TJ: No, I don't. I was actually going to go on further and to talk about about childcare.
You wrote an article in the Guardian in response to Liz Tuss about more industrialised
childcare. And then you commented on another Guardian writer who is actually in pain
because she didn't get to spend enough time with her children and she said at the end of
the her article. ?Is more childcare really want we want need for our children??
Selma: Well, the point is, is more childcare really the only thing she needs. And that was
what she really needs? I get the impression from the article that she didn't want not to
have childcare or to have less childcare but she wanted the priority to be brought out. So
that we are asking for the childcare that is appropriate to our children at the ages when
it is appropriate for our children. But we also want the right not to use childcare. And
we are often denied that right. It is the same question of choice, when the market is the
aim then what matters to women and children is irrelevant.

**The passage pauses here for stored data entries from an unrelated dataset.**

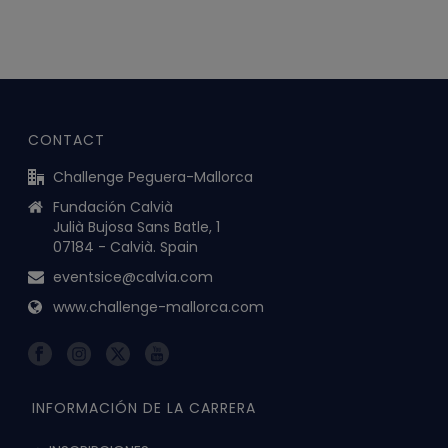
CONTACT
Challenge Peguera-Mallorca
Fundación Calvià
Julià Bujosa Sans Batle, 1
07184 - Calvià. Spain
eventsice@calvia.com
www.challenge-mallorca.com
INFORMACIÓN DE LA CARRERA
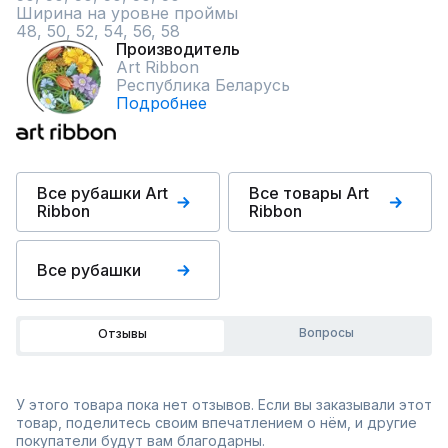
Ширина на уровне проймы

48, 50, 52, 54, 56, 58
Производитель
Art Ribbon
Республика Беларусь
Подробнее
Все рубашки Art
Все товары Art
Ribbon
Ribbon
Все рубашки
Вопросы
Отзывы
У этого товара пока нет отзывов. Если вы заказывали этот
товар, поделитесь своим впечатлением о нём, и другие
покупатели будут вам благодарны.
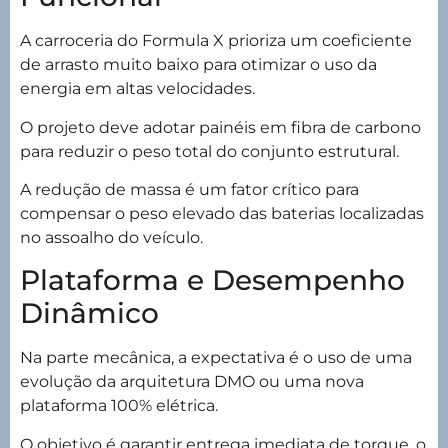
A carroceria do Formula X prioriza um coeficiente
de arrasto muito baixo para otimizar o uso da
energia em altas velocidades.
O projeto deve adotar painéis em fibra de carbono
para reduzir o peso total do conjunto estrutural.
A redução de massa é um fator crítico para
compensar o peso elevado das baterias localizadas
no assoalho do veículo.
Plataforma e Desempenho
Dinâmico
Na parte mecânica, a expectativa é o uso de uma
evolução da arquitetura DMO ou uma nova
plataforma 100% elétrica.
O objetivo é garantir entrega imediata de torque, o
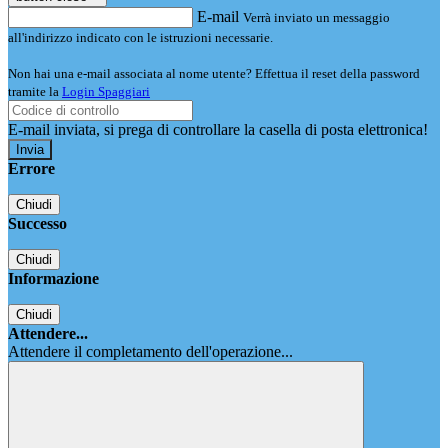
E-mail
Verrà inviato un messaggio
all'indirizzo indicato con le istruzioni necessarie.
Non hai una e-mail associata al nome utente? Effettua il reset della password
tramite la
Login Spaggiari
E-mail inviata, si prega di controllare la casella di posta elettronica!
Errore
Chiudi
Successo
Chiudi
Informazione
Chiudi
Attendere...
Attendere il completamento dell'operazione...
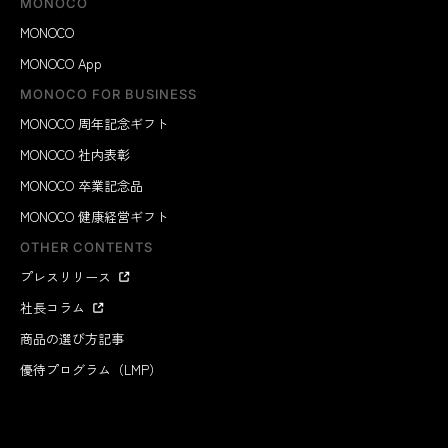
MONOCO
MONOCO
MONOCO App
MONOCO FOR BUSINESS
MONOCO 周年記念ギフト
MONOCO 社内表彰
MONOCO 卒業記念品
MONOCO 健康経営ギフト
OTHER CONTENTS
プレスリリース
社長コラム
商品の選び方記事
優待プログラム（LMP）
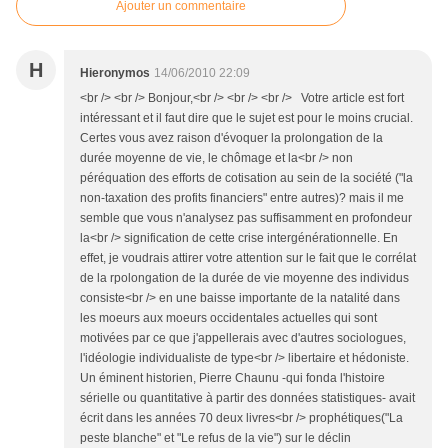
Ajouter un commentaire
H
Hieronymos
14/06/2010 22:09
<br /> <br /> Bonjour,<br /> <br /> <br /> Votre article est fort
intéressant et il faut dire que le sujet est pour le moins crucial.
Certes vous avez raison d'évoquer la prolongation de la
durée moyenne de vie, le chômage et la<br /> non
péréquation des efforts de cotisation au sein de la société ("la
non-taxation des profits financiers" entre autres)? mais il me
semble que vous n'analysez pas suffisamment en profondeur
la<br /> signification de cette crise intergénérationnelle. En
effet, je voudrais attirer votre attention sur le fait que le corrélat
de la rpolongation de la durée de vie moyenne des individus
consiste<br /> en une baisse importante de la natalité dans
les moeurs aux moeurs occidentales actuelles qui sont
motivées par ce que j'appellerais avec d'autres sociologues,
l'idéologie individualiste de type<br /> libertaire et hédoniste.
Un éminent historien, Pierre Chaunu -qui fonda l'histoire
sérielle ou quantitative à partir des données statistiques- avait
écrit dans les années 70 deux livres<br /> prophétiques("La
peste blanche" et "Le refus de la vie") sur le déclin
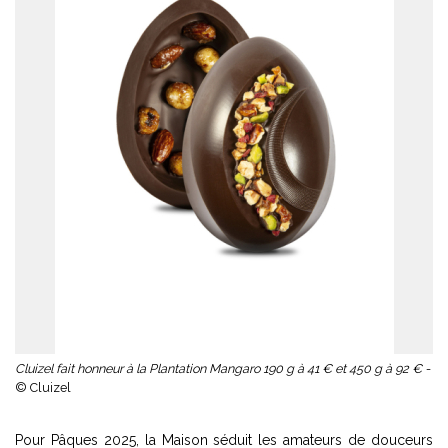
Cluizel fait honneur à la Plantation Mangaro 190 g à 41 € et 450 g à 92 € -
© Cluizel
Pour Pâques 2025, la Maison séduit les amateurs de douceurs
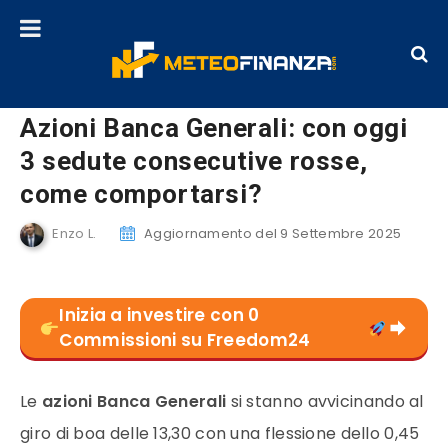
Azioni Banca Generali: con oggi
3 sedute consecutive rosse,
come comportarsi?
Enzo L.
Aggiornamento del 9 Settembre 2025
Inizia a investire con 0
Commissioni su Freedom24
Le
azioni Banca Generali
si stanno avvicinando al
giro di boa delle 13,30 con una flessione dello 0,45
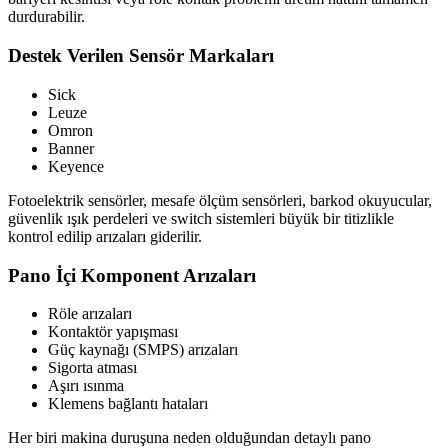
durdurabilir.
Destek Verilen Sensör Markaları
Sick
Leuze
Omron
Banner
Keyence
Fotoelektrik sensörler, mesafe ölçüm sensörleri, barkod okuyucular,
güvenlik ışık perdeleri ve switch sistemleri büyük bir titizlikle
kontrol edilip arızaları giderilir.
Pano İçi Komponent Arızaları
Röle arızaları
Kontaktör yapışması
Güç kaynağı (SMPS) arızaları
Sigorta atması
Aşırı ısınma
Klemens bağlantı hataları
Her biri makina duruşuna neden olduğundan detaylı pano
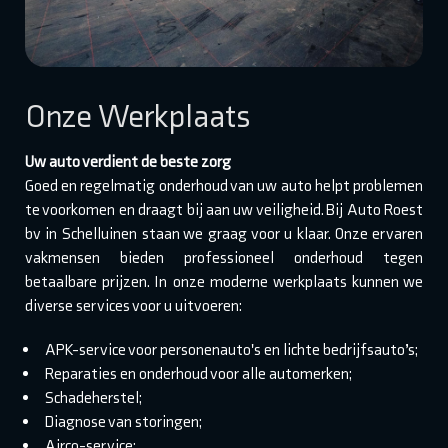
Onze Werkplaats
Uw auto verdient de beste zorg
Goed en regelmatig onderhoud van uw auto helpt problemen
te voorkomen en draagt bij aan uw veiligheid. Bij Auto Roest
bv in Schelluinen staan we graag voor u klaar. Onze ervaren
vakmensen bieden professioneel onderhoud tegen
betaalbare prijzen. In onze moderne werkplaats kunnen we
diverse services voor u uitvoeren:
APK-service voor personenauto's en lichte bedrijfsauto’s;
Reparaties en onderhoud voor alle automerken;
Schadeherstel;
Diagnose van storingen;
Airco-service;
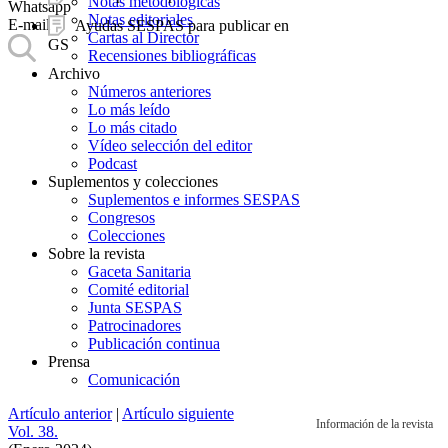
Notas metodológicas
Whatsapp
Notas editoriales
E-mail
Ayudas SESPAS para publicar en
Cartas al Director
GS
Recensiones bibliográficas
Archivo
Números anteriores
Lo más leído
Lo más citado
Vídeo selección del editor
Podcast
Suplementos y colecciones
Suplementos e informes SESPAS
Congresos
Colecciones
Sobre la revista
Gaceta Sanitaria
Comité editorial
Junta SESPAS
Patrocinadores
Publicación continua
Prensa
Comunicación
Artículo anterior
|
Artículo siguiente
Información de la revista
Vol. 38.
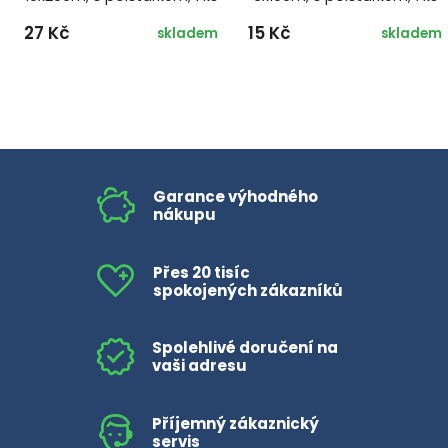
27 Kč
15 Kč
skladem
skladem
Garance výhodného
nákupu
Přes 20 tisíc
spokojených zákazníků
Spolehlivé doručení na
vaši adresu
Příjemný zákaznický
servis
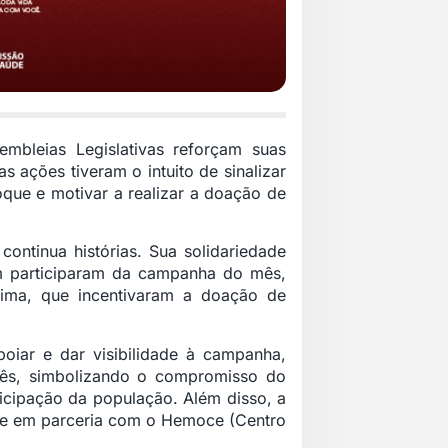
bleias Legislativas reforçam suas
 ações tiveram o intuito de sinalizar
que e motivar a realizar a doação de
ntinua histórias. Sua solidariedade
bém participaram da campanha do mês,
aima, que incentivaram a doação de
oiar e dar visibilidade à campanha,
mês, simbolizando o compromisso do
icipação da população. Além disso, a
e em parceria com o Hemoce (Centro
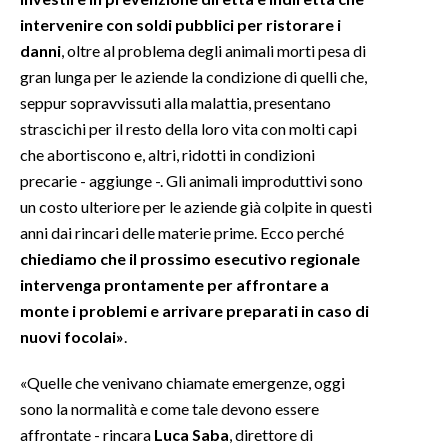
intervenire con soldi pubblici per ristorare i
INFO AZIENDE
danni
, oltre al problema degli animali morti pesa di
ABBONATI
gran lunga per le aziende la condizione di quelli che,
seppur sopravvissuti alla malattia, presentano
ANNUNCI
strascichi per il resto della loro vita con molti capi
NECROLOGI
che abortiscono e, altri, ridotti in condizioni
PUBBLICITÀ
precarie - aggiunge -. Gli animali improduttivi sono
SPIAGGE
un costo ulteriore per le aziende già colpite in questi
STORE
anni dai rincari delle materie prime. Ecco perché
chiediamo che il prossimo esecutivo regionale
intervenga prontamente per affrontare a
monte i problemi e arrivare preparati in caso di
nuovi focolai»
.
«Quelle che venivano chiamate emergenze, oggi
sono la normalità e come tale devono essere
affrontate - rincara
Luca Saba
, direttore di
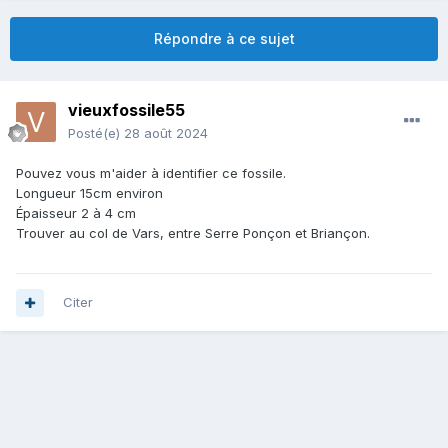
Répondre à ce sujet
vieuxfossile55
Posté(e)
28 août 2024
Pouvez vous m'aider à identifier ce fossile.
Longueur 15cm environ
Épaisseur 2 à 4 cm
Trouver au col de Vars, entre Serre Ponçon et Briançon.
Citer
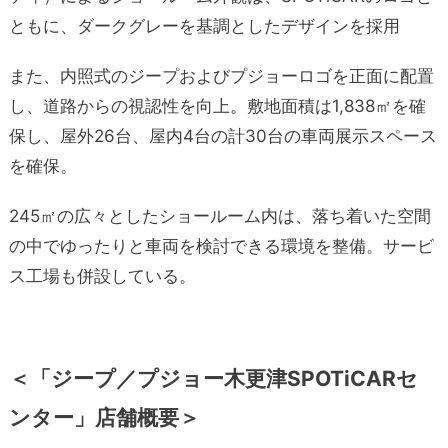
ともに、ダークグレーを基調としたデザインを採用
また、内照式のジープおよびプジョーロゴを正面に配置
し、道路からの視認性を向上。敷地面積は1,838㎡を確
保し、屋外26台、屋内4台の計30台の車両展示スペース
を確保。
245㎡の広々としたショールーム内は、落ち着いた空間
の中でゆったりと車両を検討できる環境を整備。サービ
ス工場も併設している。
＜「ジープ／プジョー木更津SPOTiCARセ
ンター」店舗概要＞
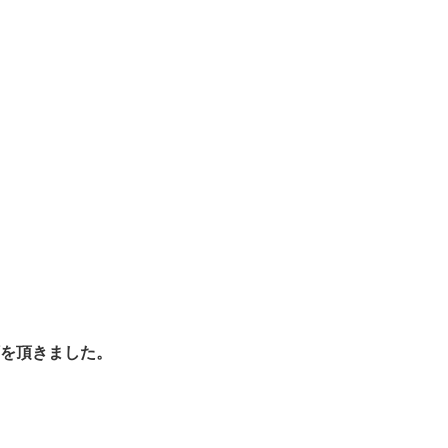
。
を頂きました。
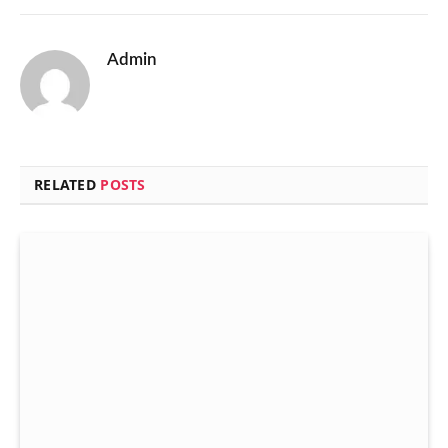
Admin
RELATED
POSTS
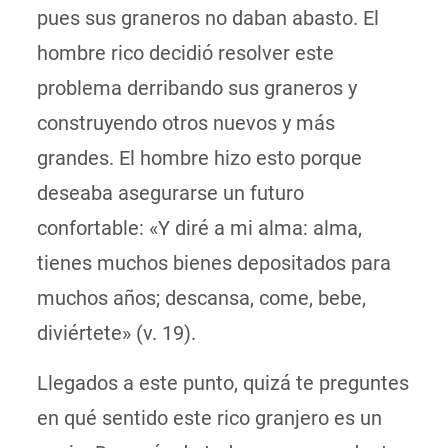
pues sus graneros no daban abasto. El
hombre rico decidió resolver este
problema derribando sus graneros y
construyendo otros nuevos y más
grandes. El hombre hizo esto porque
deseaba asegurarse un futuro
confortable: «Y diré a mi alma: alma,
tienes muchos bienes depositados para
muchos años; descansa, come, bebe,
diviértete» (v. 19).
Llegados a este punto, quizá te preguntes
en qué sentido este rico granjero es un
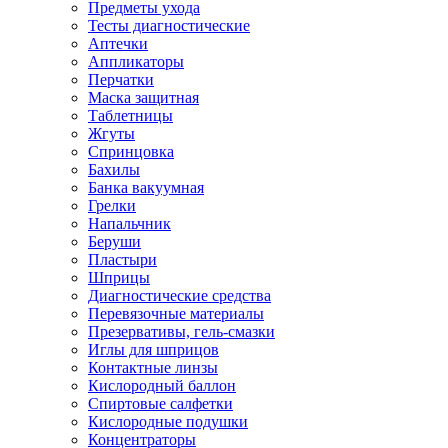
Предметы ухода
Тесты диагностические
Аптечки
Аппликаторы
Перчатки
Маска защитная
Таблетницы
Жгуты
Спринцовка
Бахилы
Банка вакуумная
Грелки
Напальчник
Беруши
Пластыри
Шприцы
Диагностические средства
Перевязочные материалы
Презервативы, гель-смазки
Иглы для шприцов
Контактные линзы
Кислородный баллон
Спиртовые салфетки
Кислородные подушки
Концентраторы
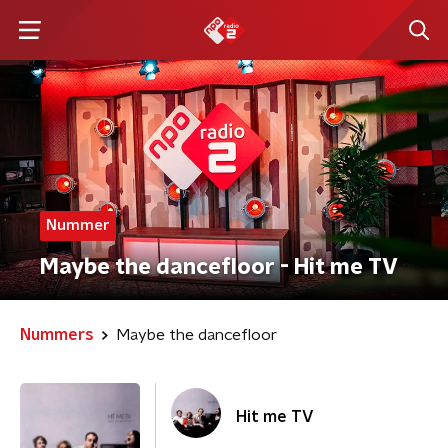
Nummer
Maybe the dancefloor - Hit me TV
Nummers
Maybe the dancefloor
Hit me TV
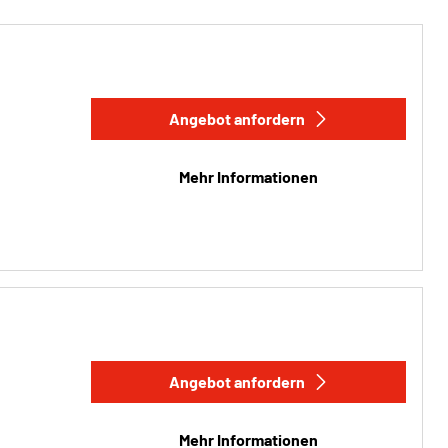
Angebot anfordern
Mehr Informationen
Angebot anfordern
Mehr Informationen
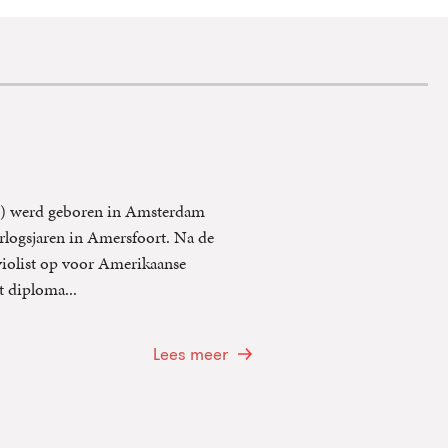
) werd geboren in Amsterdam
logsjaren in Amersfoort. Na de
 violist op voor Amerikaanse
t diploma...
Lees meer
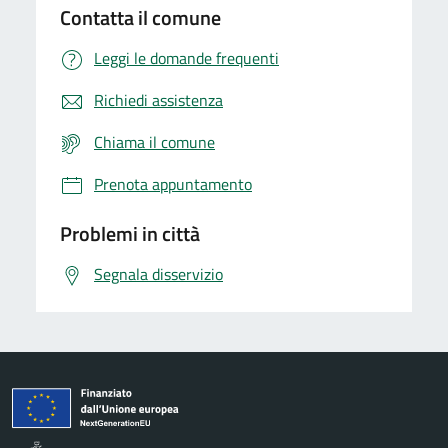
Contatta il comune
Leggi le domande frequenti
Richiedi assistenza
Chiama il comune
Prenota appuntamento
Problemi in città
Segnala disservizio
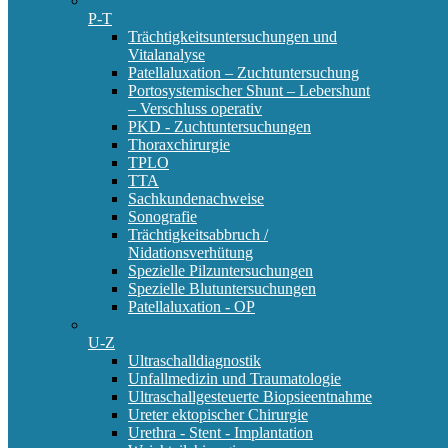
P-T
Trächtigkeitsuntersuchungen und
Vitalanalyse
Patellaluxation – Zuchtuntersuchung
Portosystemischer Shunt – Lebershunt
– Verschluss operativ
PKD - Zuchtuntersuchungen
Thoraxchirurgie
TPLO
TTA
Sachkundenachweise
Sonografie
Trächtigkeitsabbruch /
Nidationsverhütung
Spezielle Pilzuntersuchungen
Spezielle Blutuntersuchungen
Patellaluxation - OP
U-Z
Ultraschalldiagnostik
Unfallmedizin und Traumatologie
Ultraschallgesteuerte Biopsieentnahme
Ureter ektopischer Chirurgie
Urethra - Stent - Implantation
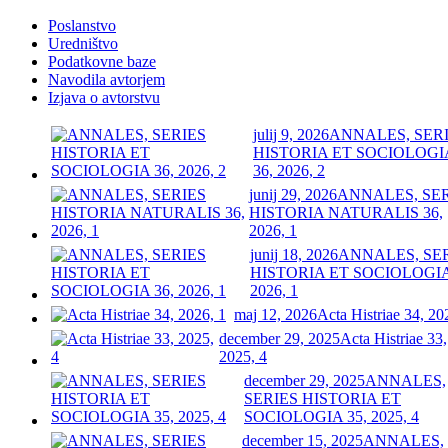
Poslanstvo
Uredništvo
Podatkovne baze
Navodila avtorjem
Izjava o avtorstvu
julij 9, 2026
ANNALES, SER
HISTORIA ET SOCIOLOGI
36, 2026, 2
junij 29, 2026
ANNALES, SE
HISTORIA NATURALIS 36,
2026, 1
junij 18, 2026
ANNALES, SE
HISTORIA ET SOCIOLOGIA
2026, 1
maj 12, 2026
Acta Histriae 34, 20
december 29, 2025
Acta Histriae 33,
2025, 4
december 29, 2025
ANNALES,
SERIES HISTORIA ET
SOCIOLOGIA 35, 2025, 4
december 15, 2025
ANNALES,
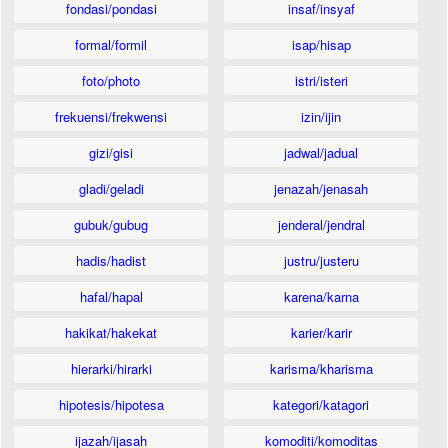
fondasi/pondasi
insaf/insyaf
formal/formil
isap/hisap
foto/photo
istri/isteri
frekuensi/frekwensi
izin/ijin
gizi/gisi
jadwal/jadual
gladi/geladi
jenazah/jenasah
gubuk/gubug
jenderal/jendral
hadis/hadist
justru/justeru
hafal/hapal
karena/karna
hakikat/hakekat
karier/karir
hierarki/hirarki
karisma/kharisma
hipotesis/hipotesa
kategori/katagori
ijazah/ijasah
komoditi/komoditas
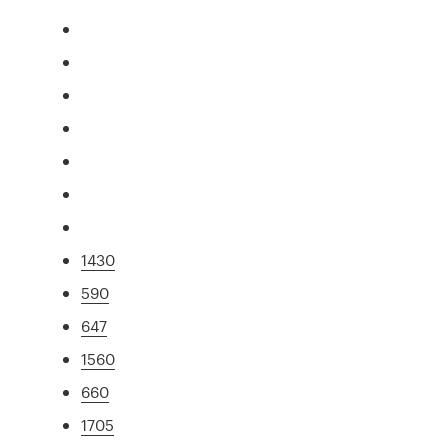
1430
590
647
1560
660
1705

TJ: This next question related to the first question that I asked you. It is about Marx
and you talked about this in your talk in Maynooth. How he did not require people to work
in factories in order to get ?consciousness?. I hope you might comment on this as I
remember you (again) talking about this in your podcast for kpfa. You refute this idea of
?consciousness?, whereby it is gained through waged work. You talked about how it is
glorified in order to gain this consciousness.
Selma: Yes, I am astonished and I am really a taken back at how the women's movement began
and said women must have jobs outside of the home in order to have consciousness. What
jobs are you talking about? They didn't seem to know what it is like to do the work that I
have done on the assembly line. Or that this generation of women are doing in call centres
and stacking shelves in Sainsbury's and Tesco's. What kind of glamour is that?
The implication then all those years ago, 35, 40 years ago was that women would get
consciousness enough to join trade unions. Now there's really lies because the trade
unions have no interest in us. It is not like we came together and said ?no?. We were very
suspicious of trade unions. I remembered, we worked in a warehouse in '71 and the shop
steward was a friend of mine. That was actually how I got the job. And he used to call
these meetings. They allowed us to have a half hour of working time for the union meeting.
So we would finish at 4.30 and have the meetings at 4. So when it was 4.30, all the women
got up and left.
They had work to do. They had shopped in their dinner hour. They really didn't have any
lunch really to speak of, a sandwich or something. They were going to go home and finish
their shopping. They had children to meet at home. They had tea to cook. They had a whole
set of work waiting for them. And they didn't think it was worth their while to sit at the
union meeting as there was nothing there specifically for them. Nobody was going to do
their work if they didn't do it. That's a crucial fact of working class life, the unions
haven't taken that into consideration. The unions haven't organised with that in mind. You
know the problem is the unions either have a low consciousness or they just don't care
what happens to women.
The first thing is unions have to change to accommodate women's double day or they are not
serious about women members. The second thing is women have a very high conscious about a
whole set of things that the unions are not interested in and that the rest of society was
not interested in. They have to worry about the prices, the unions have not been
interested in prices. They are interested in wages, they have not said at the same time
that we have not take back the wages we win at the supermarket.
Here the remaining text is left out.